ComputeRankings takes the list of essays, extracts outgoing links to create a digraph, and then computes the Page-Rank of each page.

CreatePGER takes the results and an HTML template and glues them together to create the rankings page.

    echo Creating rankings page
        ./ComputeRankings.py > ComputeRankings.out
        ./Create_PGER.py > PaulGrahamEssaysRanking

MakeGraph outputs dot files for the giant component and the "other nodes" graph.

    echo Creating DOT file
        ./MakeGraph.py > links0.dot

Then I use neato to layout the graphs. In each case I run it a few hundred times and pick the result that has the largest boxes. That means it's the most compact output, and seems to be a good heuristic.

    echo Create Giant.png
        ./LayoutGraph Giant 11,40

    echo Create Other.png
        ./LayoutGraph Other   8,5

Finally I create the HTML you see using an HTML template.
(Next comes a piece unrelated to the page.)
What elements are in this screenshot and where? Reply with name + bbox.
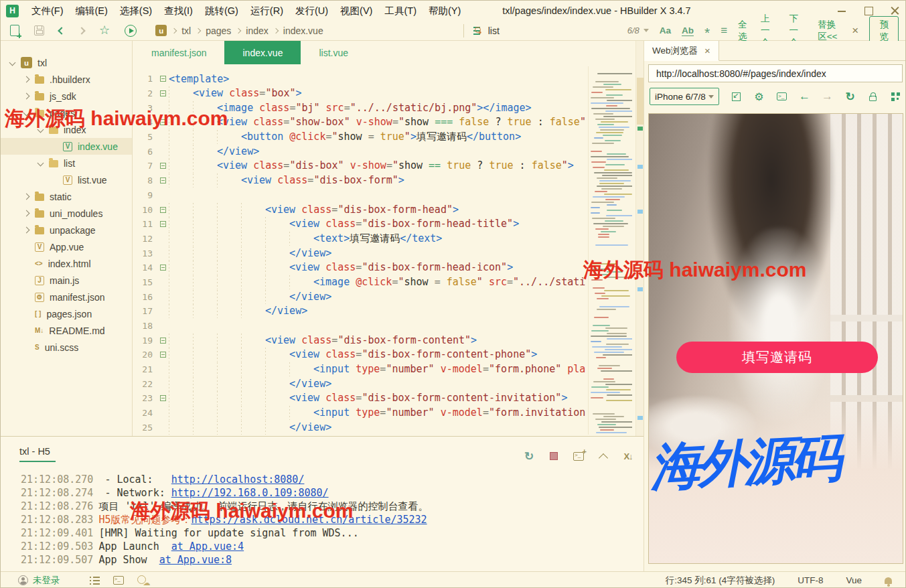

    echo Create page with map
        ./Create_PGE.py > PaulGrahamEssays

There's a small lie in this. The web site is actually a statically generated "wiki". When it was first devised I didn't have the facility to run scripts on my host. I generate the pages as plain text with some mark-down, then off-line generate the entire site. Then I upload the parts that have changed.

If you try to edit then your suggested new version gets emailed to me, where it goes through an aggressive spam filter. Then it sits in my inbox for me to decide if it's a good change. If so, I trigger a refresh. Some people have passwords that trigger the refresh automatically, without my intervention, so it really does work as a limited access wiki.

Er, right. Is that what you wanted to know?

RiderOfGiraffes · on Dec 16, 2010

Here's a stripped down version of the "LayoutGraph" script. In essence, layout the graph 100 times and score each attempt according to the size of the biggest box. Save the attempt in a file with a name that has the score in it, then pick off the best. That way I can compare attempts with each other while it runs.

    GraphName=$1
    GraphSize=$2

    echo Laying out graph $1

    LayoutParms="-Gstart=random -Nshape=box -Goverlap=false -Gsplines=true"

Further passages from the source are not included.